For Spanlite, the goal was to improve the strength and longevity of lighting panels, powered by light-emitting diodes, which use exponentially less energy and last up to 25 times longer than conventional lighting. In ordering clamps, Spanlite was focused on containing both edge-lit functional walls and individual lights for customers engaged in the hospitality field, commercial and high-end markets.

Having completed successful prototyping, Spanlite will now require approximately 8,000 cable clamps—and that is just per year. Normally, that type of volume would require more conventional manufacturing, but the VX200 HSS is capable of printing 500 clamps in one job box. There were numerous details to take into consideration though, beginning with creating parts with exact dimensions for accurate clamping force. The designers created several models until a “suitable component geometry” was produced.

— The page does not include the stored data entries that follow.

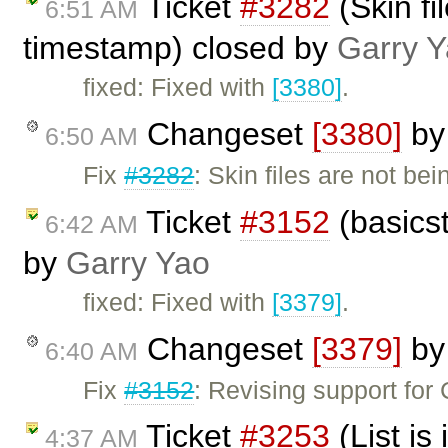
Ticket
#3282
(Skin fi
6:51 AM
timestamp) closed by
Garry 
fixed: Fixed with
[3380]
.
Changeset
[3380]
b
6:50 AM
Fix
#3282
: Skin files are not be
Ticket
#3152
(basicst
6:42 AM
by
Garry Yao
fixed: Fixed with
[3379]
.
Changeset
[3379]
b
6:40 AM
Fix
#3152
: Revising support for
Ticket
#3253
(List is
4:37 AM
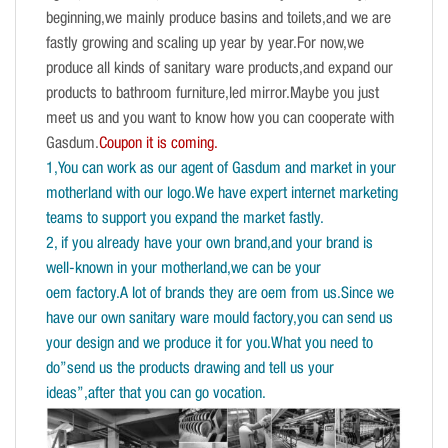
beginning,we mainly produce basins and toilets,and we are
fastly growing and scaling up year by year.For now,we
produce all kinds of sanitary ware products,and expand our
products to bathroom furniture,led mirror.Maybe you just
meet us and you want to know how you can cooperate with
Gasdum.
Coupon it is coming.
1,You can work as our agent of Gasdum and market in your
motherland with our logo.We have expert internet marketing
teams to support you expand the market fastly.
2, if you already have your own brand,and your brand is
well-known in your motherland,we can be your
oem factory.A lot of brands they are oem from us.Since we
have our own sanitary ware mould factory,you can send us
your design and we produce it for you.What you need to
do”send us the products drawing and tell us your
ideas”,after that you can go vocation.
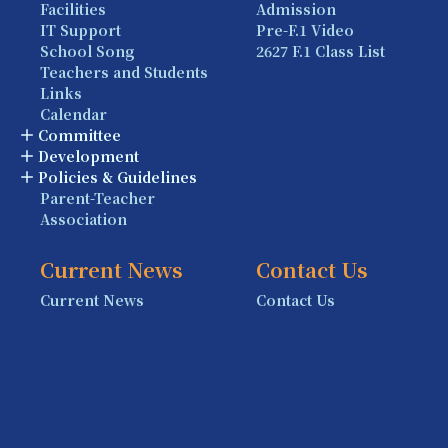
Facilities
Admission
IT Support
Pre-F.1 Video
School Song
2627 F.1 Class List
Teachers and Students
Links
Calendar
Committee
Development
Policies & Guidelines
Parent-Teacher
Association
Current News
Contact Us
Current News
Contact Us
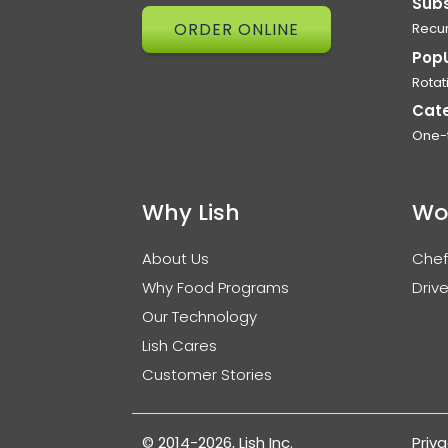
Subs
ORDER ONLINE
Recur
Pop
Rotat
Cat
One-
Why Lish
Wo
About Us
Chef
Why Food Programs
Drive
Our Technology
Lish Cares
Customer Stories
© 2014-2026, Lish Inc.
Priva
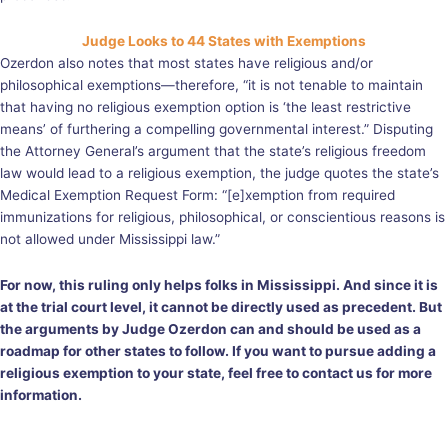
Judge Looks to 44 States with Exemptions
Ozerdon also notes that most states have religious and/or
philosophical exemptions—therefore, “it is not tenable to maintain
that having no religious exemption option is ‘the least restrictive
means’ of furthering a compelling governmental interest.” Disputing
the Attorney General’s argument that the state’s religious freedom
law would lead to a religious exemption, the judge quotes the state’s
Medical Exemption Request Form: “[e]xemption from required
immunizations for religious, philosophical, or conscientious reasons is
not allowed under Mississippi law.”
For now, this ruling only helps folks in Mississippi. And since it is
at the trial court level, it cannot be directly used as precedent. But
the arguments by Judge Ozerdon can and should be used as a
roadmap for other states to follow. If you want to pursue adding a
religious exemption to your state, feel free to contact us for more
information.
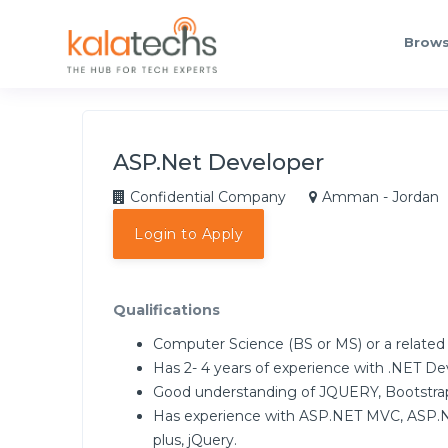
Brows
ASP.Net Developer
Confidential Company
Amman - Jordan
Login to Apply
Qualifications
Computer Science (BS or MS) or a related
Has 2- 4 years of experience with .NET 
Good understanding of JQUERY, Bootstrap
Has experience with ASP.NET MVC, ASP.N
plus, jQuery.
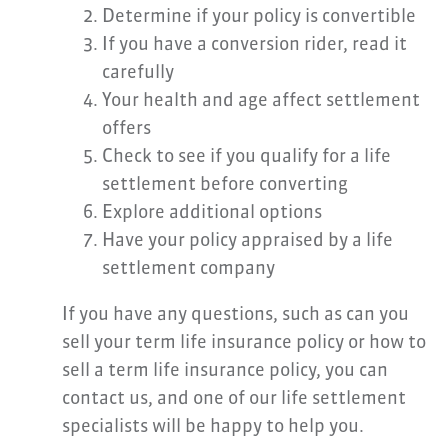
Determine if your policy is convertible
If you have a conversion rider, read it
carefully
Your health and age affect settlement
offers
Check to see if you qualify for a life
settlement before converting
Explore additional options
Have your policy appraised by a life
settlement company
If you have any questions, such as can you
sell your term life insurance policy or how to
sell a term life insurance policy, you can
contact us, and one of our life settlement
specialists will be happy to help you.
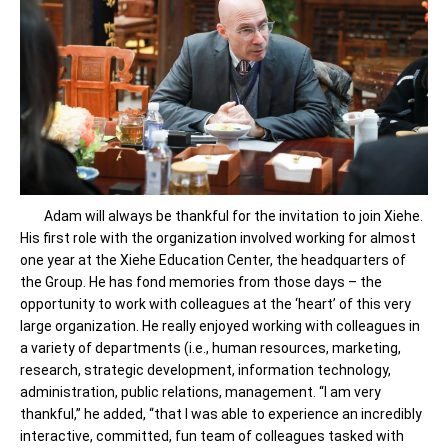
Adam will always be thankful for the invitation to join Xiehe.
His first role with the organization involved working for almost
one year at the Xiehe Education Center, the headquarters of
the Group. He has fond memories from those days – the
opportunity to work with colleagues at the ‘heart’ of this very
large organization. He really enjoyed working with colleagues in
a variety of departments (i.e., human resources, marketing,
research, strategic development, information technology,
administration, public relations, management. “I am very
thankful,” he added, “that I was able to experience an incredibly
interactive, committed, fun team of colleagues tasked with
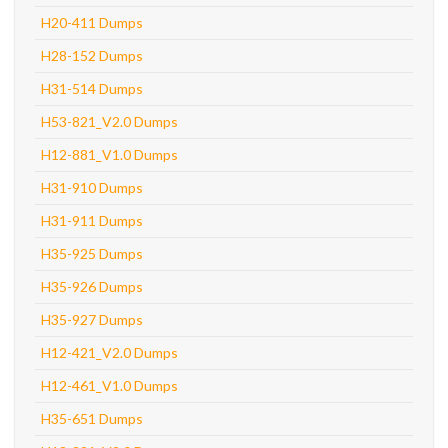
H20-411 Dumps
H28-152 Dumps
H31-514 Dumps
H53-821_V2.0 Dumps
H12-881_V1.0 Dumps
H31-910 Dumps
H31-911 Dumps
H35-925 Dumps
H35-926 Dumps
H35-927 Dumps
H12-421_V2.0 Dumps
H12-461_V1.0 Dumps
H35-651 Dumps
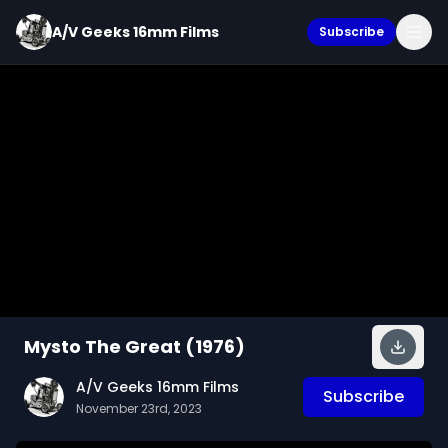
A/V Geeks 16mm Films
Subscribe
Mysto The Great (1976)
A/V Geeks 16mm Films
Subscribe
November 23rd, 2023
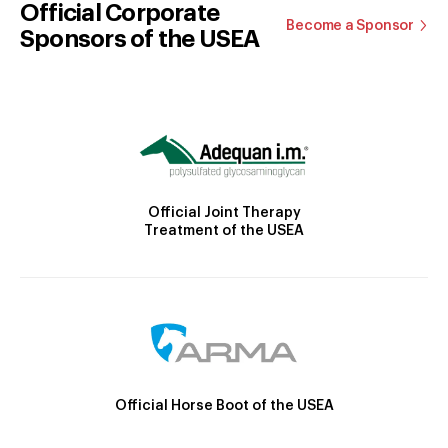
Official Corporate
Become a Sponsor
Sponsors of the USEA
Official Joint Therapy
Treatment of the USEA
Official Horse Boot of the USEA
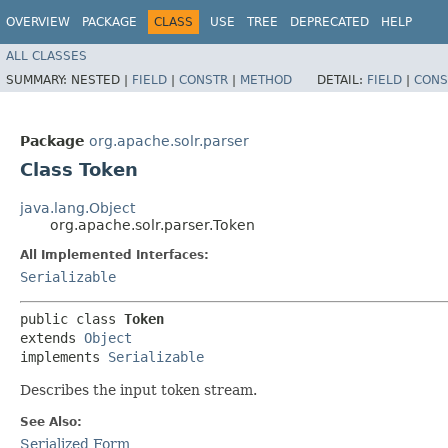
OVERVIEW
PACKAGE
CLASS
USE
TREE
DEPRECATED
HELP
ALL CLASSES
SUMMARY:
NESTED |
FIELD
|
CONSTR
|
METHOD
DETAIL:
FIELD
|
CONS
Package
org.apache.solr.parser
Class Token
java.lang.Object
org.apache.solr.parser.Token
All Implemented Interfaces:
Serializable
public class 
Token
extends 
Object
implements 
Serializable
Describes the input token stream.
See Also:
Serialized Form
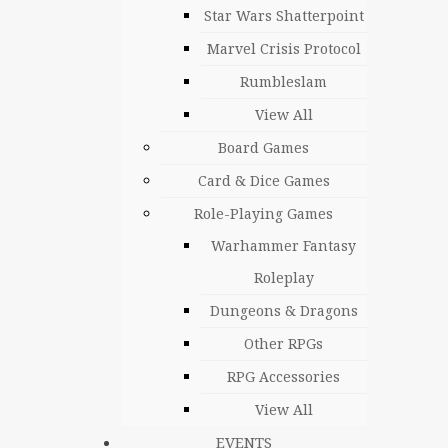
Star Wars Shatterpoint
Marvel Crisis Protocol
Rumbleslam
View All
Board Games
Card & Dice Games
Role-Playing Games
Warhammer Fantasy
Roleplay
Dungeons & Dragons
Other RPGs
RPG Accessories
View All
EVENTS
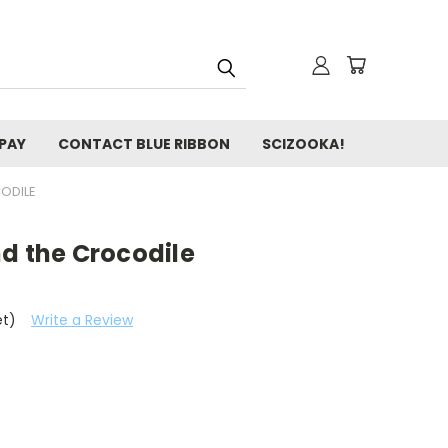
 PAY
CONTACT BLUE RIBBON
SCIZOOKA!
ODILE
d the Crocodile
et)
Write a Review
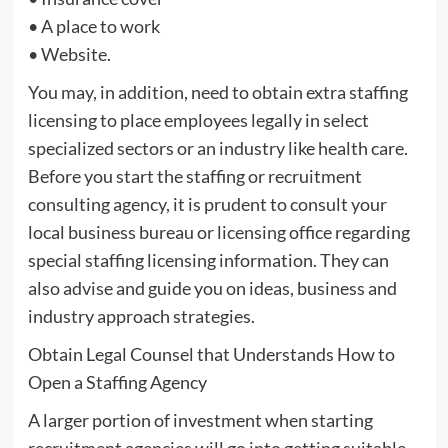
• A place to work
• Website.
You may, in addition, need to obtain extra staffing
licensing to place employees legally in select
specialized sectors or an industry like health care.
Before you start the staffing or recruitment
consulting agency, it is prudent to consult your
local business bureau or licensing office regarding
special staffing licensing information. They can
also advise and guide you on ideas, business and
industry approach strategies.
Obtain Legal Counsel that Understands How to
Open a Staffing Agency
A larger portion of investment when starting
recruitment agencies will go into getting suitable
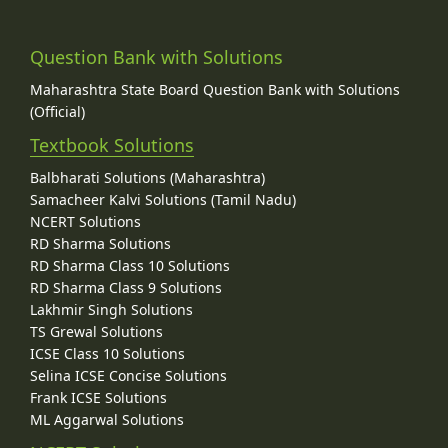
Question Bank with Solutions
Maharashtra State Board Question Bank with Solutions
(Official)
Textbook Solutions
Balbharati Solutions (Maharashtra)
Samacheer Kalvi Solutions (Tamil Nadu)
NCERT Solutions
RD Sharma Solutions
RD Sharma Class 10 Solutions
RD Sharma Class 9 Solutions
Lakhmir Singh Solutions
TS Grewal Solutions
ICSE Class 10 Solutions
Selina ICSE Concise Solutions
Frank ICSE Solutions
ML Aggarwal Solutions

This was the Spanlite team’s first major experience with 3D printing—with the most classic benefits on display—from the ability to perform rapid prototyping and testing to producing parts quickly and affordably, customized to exactly the customer’s specifications.

“After a short test phase to perfect form and function, we were able to quickly move on to full production and assembly. And we are sure that the clamps were just the beginning,” said Adrian Bowker, Managing Director at Spanlite. “We are already in the process of identifying new components for 3D printing. The technology offers us various advantages in both the design and the series production of the components we need.”

The parts had to be measured correctly for functionality, but they also had to meet extensive mechanical requirements. The order was completed at the voxeljet Friedberg service center, a facility offering comprehensive 3D printing with polymers, surface finishing, and coloring.

“For us, the great thing about 3D printing from voxeljet was that it not only met an initial need, the cable strain relief, but that we were also able to integrate additional shapes and functions into the component without incurring additional costs,” said Bowker.

The first challenge was to define the right dimensions to get the right clamping force for the cable used. Thanks to voxeljet’s HSS process, Spanlite was able to produce and test different prototypes of the clamps simultaneously to determine the appropriate final design. (Image courtesy of voxeljet)

voxeljet continues to be a dynamic presence in the 3D printing industry, from developing materials and systems to creating new additive manufacturing processes, and expanding their global presence in India recently. We’re also now seeing HSS make its way into the market and demonstrate its potential for competing against Multi Jet Fusion to produce large batches of parts.